Moments of what we call history and moments of what we call memory
Mediathek Sorted
The Germans as persecutors – We as the victims. There are no other categories to describe it. That is not to say that this picture does not reflect reality. But for me it is much more that when the Sachsenhausen experience is only reduced to this, it just becomes a faulty memory, whilst the national generalisations, which do not explain anything further or specify anything, create a cognitively dubious image of reality. This is particularly noticeable in the context of the place at which such addresses are delivered: at the end of the day, the first prisoners of the national socialist regime that were subjected to the collective stigmatisation were German nationals. They were internal aliens who were a danger to the chimaera of national unity and to the national objectives and who suffered as an example for subsequent wars against external aliens. However, understanding this mechanism and demonstrating the inadequacy of homogeneous, national generalisations is secondary. Yes, you could even say that the narrative of the President in this respect is paradoxically and certainly unconsciously consistent with the official position of the NS regime which excluded “different” or “antisocial elements” from the “true” Germanness. That is the logic and that is the price of the myths of tribal identities and of the tribal memories organised around them.
Forming a counterpole to these opinions is the memory, which one could call universal and which consciously ignores all those collective categories that are so important in the description outlined above, or at least pushes it into the background.
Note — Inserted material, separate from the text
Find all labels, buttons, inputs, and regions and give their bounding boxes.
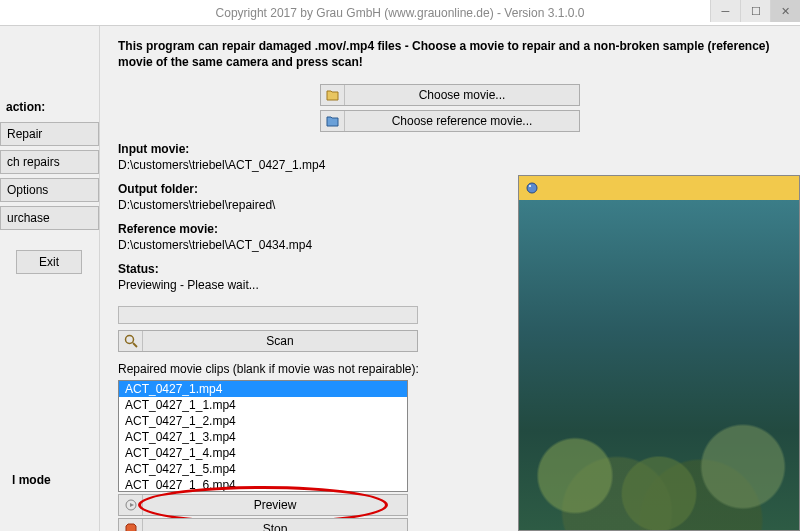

The purely personal situation, which is reduced here to a binary system of persecutor and victim characterised by the act of violence, is a model in which the specific opposition inevitably results, or at least can result, from the affiliation to the respective collective group. The categories themselves are accidental and arise from the specific historical circumstances. The exploration of these circumstances is to be prioritised over the great movements that led to tragedy, both with respect to the explanation of the events and to their interpretation, insofar as that is at all possible. At the same time, we are dealing with variables which do not allow the circumstances as such to be understood. Everyone can get into a depressing situation, irrespective of their role in society, the place or the time. This general moment has an important moral and cognitive dimension. In this variant of remembering, it is certainly easier to adopt the victim’s perspective. That is intuitively a moral or even an emotional reflex. Therefore, the predominant forms of this type of memory concentrate on the victims, on the revelation, the naming and the reconstruction of the memory of them, on the ritual respect for then and on the attempt to reconstruct each lifeline which was shaken by the persecution. The piety of those who accept this reconstruction is ethically valuable in itself because it is noble in attitude. If it is filled with empathy and compassion which, in turn, leads to a sensitisation for all the more or less drastic manifestations of repression, degradation and oppression, then all the better.
However, when we do not just react to the oppression that has occurred but also want to properly recognise its dangers and its different manifestations, it seems to me that it is then necessary to keep the reminder of the perpetrators alive and even the memory of the perpetrators themselves.